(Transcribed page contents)
##############################
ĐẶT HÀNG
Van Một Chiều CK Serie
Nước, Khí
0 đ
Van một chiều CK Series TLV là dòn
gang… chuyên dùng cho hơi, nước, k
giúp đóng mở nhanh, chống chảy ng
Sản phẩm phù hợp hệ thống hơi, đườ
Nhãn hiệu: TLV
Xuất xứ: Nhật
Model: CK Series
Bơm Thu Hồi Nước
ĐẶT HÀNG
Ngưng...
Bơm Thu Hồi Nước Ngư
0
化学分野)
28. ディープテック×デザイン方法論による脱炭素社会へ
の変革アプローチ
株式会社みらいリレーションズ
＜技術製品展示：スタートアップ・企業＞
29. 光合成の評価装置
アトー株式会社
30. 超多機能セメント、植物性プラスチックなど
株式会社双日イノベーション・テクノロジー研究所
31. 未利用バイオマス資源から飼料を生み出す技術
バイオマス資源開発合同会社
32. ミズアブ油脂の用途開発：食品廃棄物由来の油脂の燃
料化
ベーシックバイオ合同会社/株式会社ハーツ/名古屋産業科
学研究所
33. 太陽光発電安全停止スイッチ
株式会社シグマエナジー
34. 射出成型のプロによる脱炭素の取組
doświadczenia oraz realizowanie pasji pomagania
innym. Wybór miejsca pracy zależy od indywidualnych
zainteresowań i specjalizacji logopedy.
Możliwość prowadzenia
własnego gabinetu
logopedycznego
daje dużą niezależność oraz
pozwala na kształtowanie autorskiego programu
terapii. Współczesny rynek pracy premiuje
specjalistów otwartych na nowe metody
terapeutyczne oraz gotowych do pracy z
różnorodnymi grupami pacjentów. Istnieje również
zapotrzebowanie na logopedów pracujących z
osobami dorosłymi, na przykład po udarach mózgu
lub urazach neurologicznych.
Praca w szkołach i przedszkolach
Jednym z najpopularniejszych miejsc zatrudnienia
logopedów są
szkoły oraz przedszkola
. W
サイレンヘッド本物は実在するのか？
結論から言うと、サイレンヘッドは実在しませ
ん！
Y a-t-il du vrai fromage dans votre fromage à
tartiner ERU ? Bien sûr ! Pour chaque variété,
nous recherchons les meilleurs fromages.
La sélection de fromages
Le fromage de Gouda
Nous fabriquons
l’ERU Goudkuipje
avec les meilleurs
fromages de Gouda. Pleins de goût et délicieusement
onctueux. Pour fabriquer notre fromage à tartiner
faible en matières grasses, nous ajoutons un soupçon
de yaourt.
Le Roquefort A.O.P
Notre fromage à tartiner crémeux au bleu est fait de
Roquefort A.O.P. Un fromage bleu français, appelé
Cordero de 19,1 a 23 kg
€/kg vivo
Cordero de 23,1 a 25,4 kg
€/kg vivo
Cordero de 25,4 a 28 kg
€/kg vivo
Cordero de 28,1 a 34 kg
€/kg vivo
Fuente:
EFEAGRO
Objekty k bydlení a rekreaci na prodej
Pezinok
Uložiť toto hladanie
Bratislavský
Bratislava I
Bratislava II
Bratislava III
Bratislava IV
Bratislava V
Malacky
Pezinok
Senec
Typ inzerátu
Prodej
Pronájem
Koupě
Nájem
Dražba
##############################
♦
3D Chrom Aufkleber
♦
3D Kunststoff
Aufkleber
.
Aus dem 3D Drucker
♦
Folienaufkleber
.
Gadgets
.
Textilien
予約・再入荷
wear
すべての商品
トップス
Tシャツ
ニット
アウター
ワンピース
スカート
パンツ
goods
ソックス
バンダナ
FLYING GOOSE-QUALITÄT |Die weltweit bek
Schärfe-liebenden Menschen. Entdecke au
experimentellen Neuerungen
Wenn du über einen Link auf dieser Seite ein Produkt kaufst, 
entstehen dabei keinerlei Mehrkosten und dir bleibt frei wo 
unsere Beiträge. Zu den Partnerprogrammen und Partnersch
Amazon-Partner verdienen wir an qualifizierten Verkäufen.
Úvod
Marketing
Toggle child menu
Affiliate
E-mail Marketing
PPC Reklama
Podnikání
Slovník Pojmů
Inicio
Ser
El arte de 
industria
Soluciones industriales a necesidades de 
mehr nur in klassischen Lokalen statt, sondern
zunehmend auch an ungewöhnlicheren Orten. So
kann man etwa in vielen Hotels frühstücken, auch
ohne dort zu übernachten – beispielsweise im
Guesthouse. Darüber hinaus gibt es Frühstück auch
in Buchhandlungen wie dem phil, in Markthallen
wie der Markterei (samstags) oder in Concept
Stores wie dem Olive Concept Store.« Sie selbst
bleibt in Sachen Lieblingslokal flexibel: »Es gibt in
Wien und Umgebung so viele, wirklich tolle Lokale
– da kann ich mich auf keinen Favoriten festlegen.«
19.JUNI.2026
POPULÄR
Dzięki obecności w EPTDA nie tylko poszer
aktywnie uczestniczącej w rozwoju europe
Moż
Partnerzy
##############################
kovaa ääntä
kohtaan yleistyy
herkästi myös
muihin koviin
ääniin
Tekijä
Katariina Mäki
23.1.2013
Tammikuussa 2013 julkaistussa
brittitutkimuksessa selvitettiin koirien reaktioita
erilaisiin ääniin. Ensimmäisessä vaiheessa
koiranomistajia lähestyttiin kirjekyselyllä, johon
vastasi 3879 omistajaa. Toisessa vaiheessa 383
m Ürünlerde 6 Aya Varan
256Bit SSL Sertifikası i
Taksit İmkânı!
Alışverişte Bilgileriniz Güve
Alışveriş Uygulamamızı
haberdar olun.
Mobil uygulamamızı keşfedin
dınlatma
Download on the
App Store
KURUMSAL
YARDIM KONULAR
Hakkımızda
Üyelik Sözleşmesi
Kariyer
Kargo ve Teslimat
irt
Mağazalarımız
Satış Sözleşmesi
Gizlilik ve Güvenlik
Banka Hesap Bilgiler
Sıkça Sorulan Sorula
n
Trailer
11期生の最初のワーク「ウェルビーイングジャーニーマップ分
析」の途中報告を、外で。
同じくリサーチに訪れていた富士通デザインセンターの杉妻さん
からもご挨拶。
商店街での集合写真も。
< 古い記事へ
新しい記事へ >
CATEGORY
##############################
• [Work request]:
Which lines above hold the string "Bratislava"? Show each of them.

• [Solution]:
Bratislava I
Bratislava II
Bratislava III
Bratislava IV
Bratislava V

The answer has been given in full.